Um livro que nos seus primeiros passos parecia encaminhar-me erradamente para algo abstracto e que iria requerer doses elevadas de concentração para não perder o fio à meada. Digo erradamente porque depois de entender pequenos pormenores que não podem escapar porque fazem toda a diferença, tudo começa a fazer sentido no que diz respeito à mecânica do livro e à forma genial como o autor do livro consegue criar esses mundos interiores onde vivem as almas, e que, como temos oportunidade de ir descobrindo ao longo do livro, estão de alguma forma espelhados ou relacionados com o mundo exterior e com a vida/história das personagens. Como se isso não fosse suficiente, o livro ainda nos oferece reflexões que podem estar relacionadas com qualquer um de nós enquanto pessoas uniformes ou multiplas, histórias muito bem contadas e que fazem todo o sentido, levando-nos para a resolução de uma espécie de puzzle, mais complexo do que aquele que vemos na capa do livro, fornecendo-nos aquela satisfação que procuramos quando lemos um livro, um bom livro!

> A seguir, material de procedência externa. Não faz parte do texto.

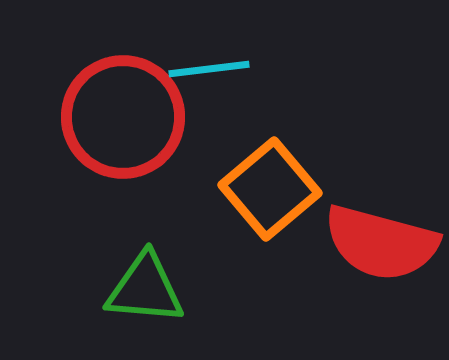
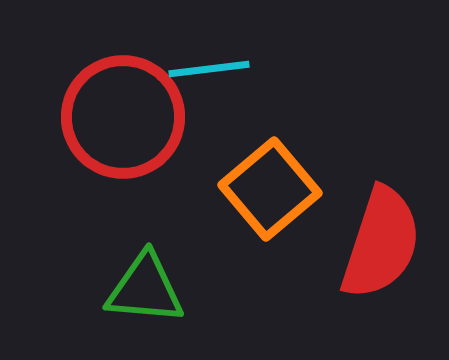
red semicircle: rotated 87 degrees counterclockwise
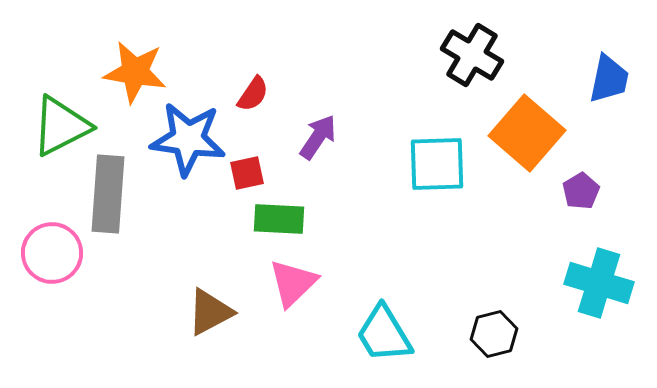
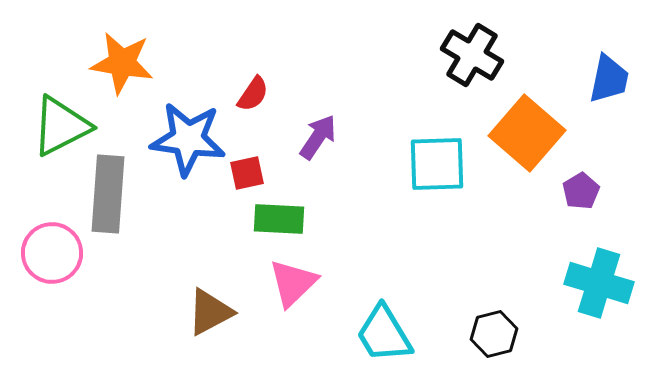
orange star: moved 13 px left, 9 px up
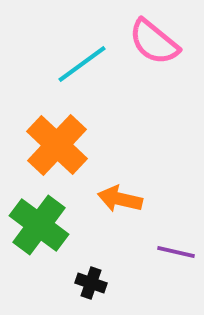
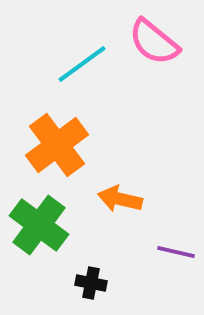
orange cross: rotated 10 degrees clockwise
black cross: rotated 8 degrees counterclockwise
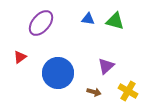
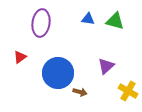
purple ellipse: rotated 32 degrees counterclockwise
brown arrow: moved 14 px left
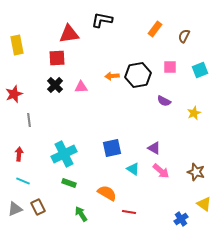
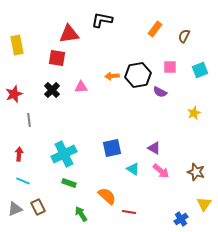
red square: rotated 12 degrees clockwise
black cross: moved 3 px left, 5 px down
purple semicircle: moved 4 px left, 9 px up
orange semicircle: moved 3 px down; rotated 12 degrees clockwise
yellow triangle: rotated 28 degrees clockwise
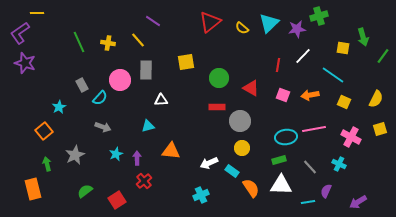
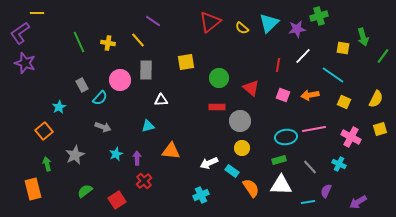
red triangle at (251, 88): rotated 12 degrees clockwise
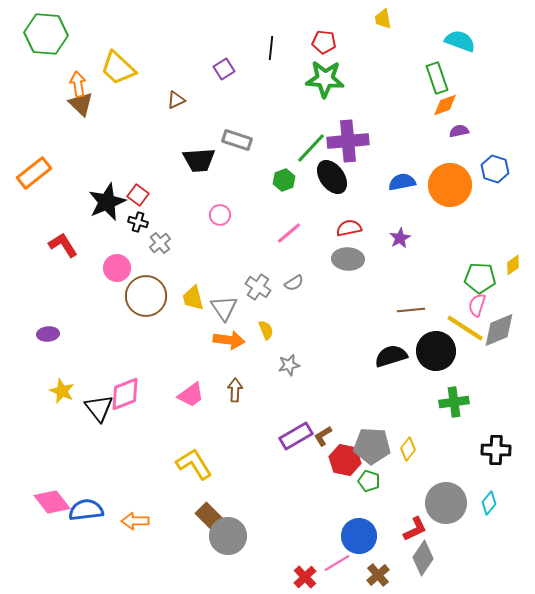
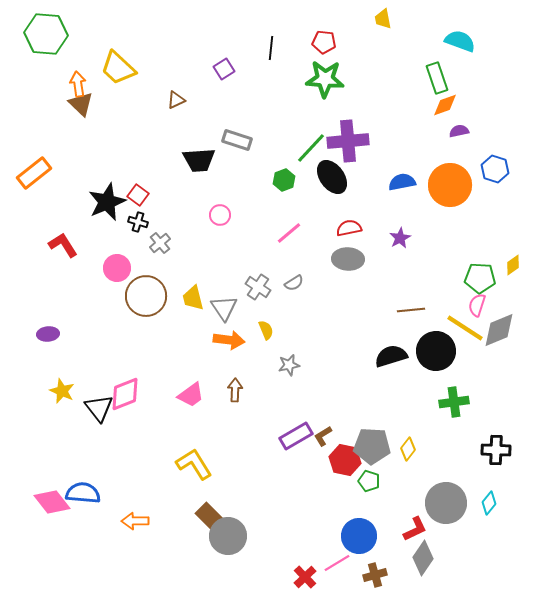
blue semicircle at (86, 510): moved 3 px left, 17 px up; rotated 12 degrees clockwise
brown cross at (378, 575): moved 3 px left; rotated 25 degrees clockwise
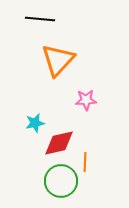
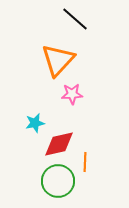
black line: moved 35 px right; rotated 36 degrees clockwise
pink star: moved 14 px left, 6 px up
red diamond: moved 1 px down
green circle: moved 3 px left
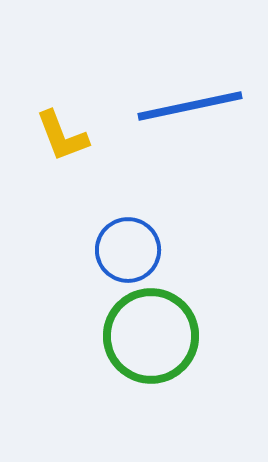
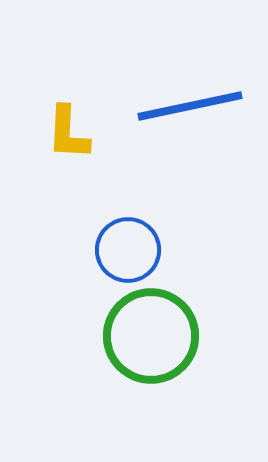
yellow L-shape: moved 6 px right, 3 px up; rotated 24 degrees clockwise
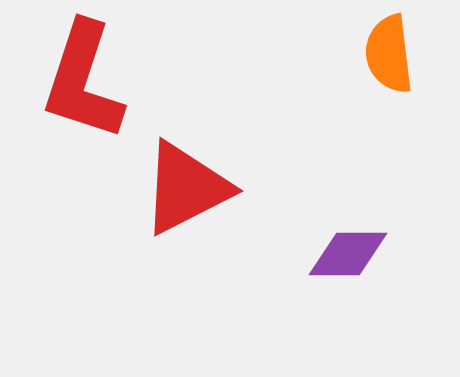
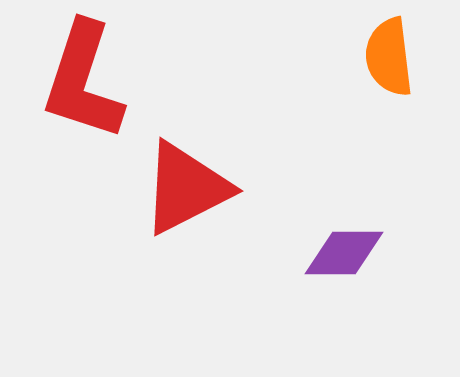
orange semicircle: moved 3 px down
purple diamond: moved 4 px left, 1 px up
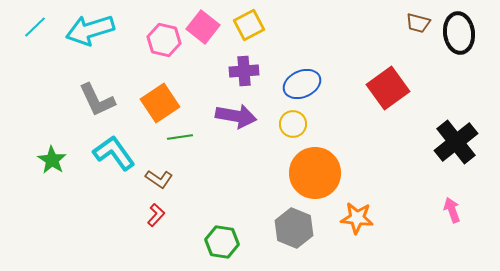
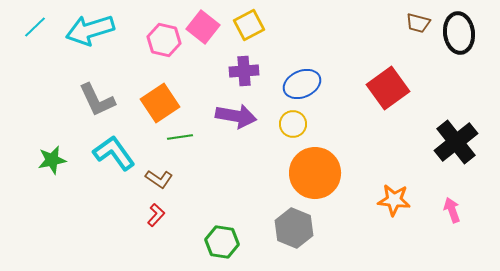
green star: rotated 28 degrees clockwise
orange star: moved 37 px right, 18 px up
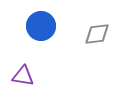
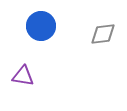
gray diamond: moved 6 px right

“Alguém tem de gerir o corpo; isto é, sob muitos aspetos, um truísmo, mas não é literalmente verdade; é possível, embora geralmente não seja boa ideia, deixá-lo sem atenção. O truque é assegurar-se que o corpo está num lugar seguro, onde, se começarem a acontecer coisas más, isso aconteça lentamente e com muitos avisos. …
Embora eu troce disto, é um assunto sério…
…qual era a sensação de abandonar o corpo. «Contrais-te para dentro de ti próprio, flutuas para fora de ti, ou como é?» Depois de várias tentativas ineptas de lhe fornecer uma descrição, descobri este exercício que, embora não seja perfeito, pelo menos transmite a ideia geral: inclinas a cabeça para trás o mais que puderes. Sentirás uma tensão nos músculos da parte detrás do pescoço que se torna rapidamente dolorosa. Imagina essa tensão a espalhar-se para fora, embrulhando-se em torno da tua cara e descendo para o tronco, braços e pernas, tornando toda a tua pele numa casca rija como uma armadura. Agora, imagina-te a recuar para fora dessa armadura e a encontrares-te a ti próprio, não atrás do teu corpo, mas num sítio completamente diferente. Imagina tudo isso a acontecer entre dois batimentos cardíacos.”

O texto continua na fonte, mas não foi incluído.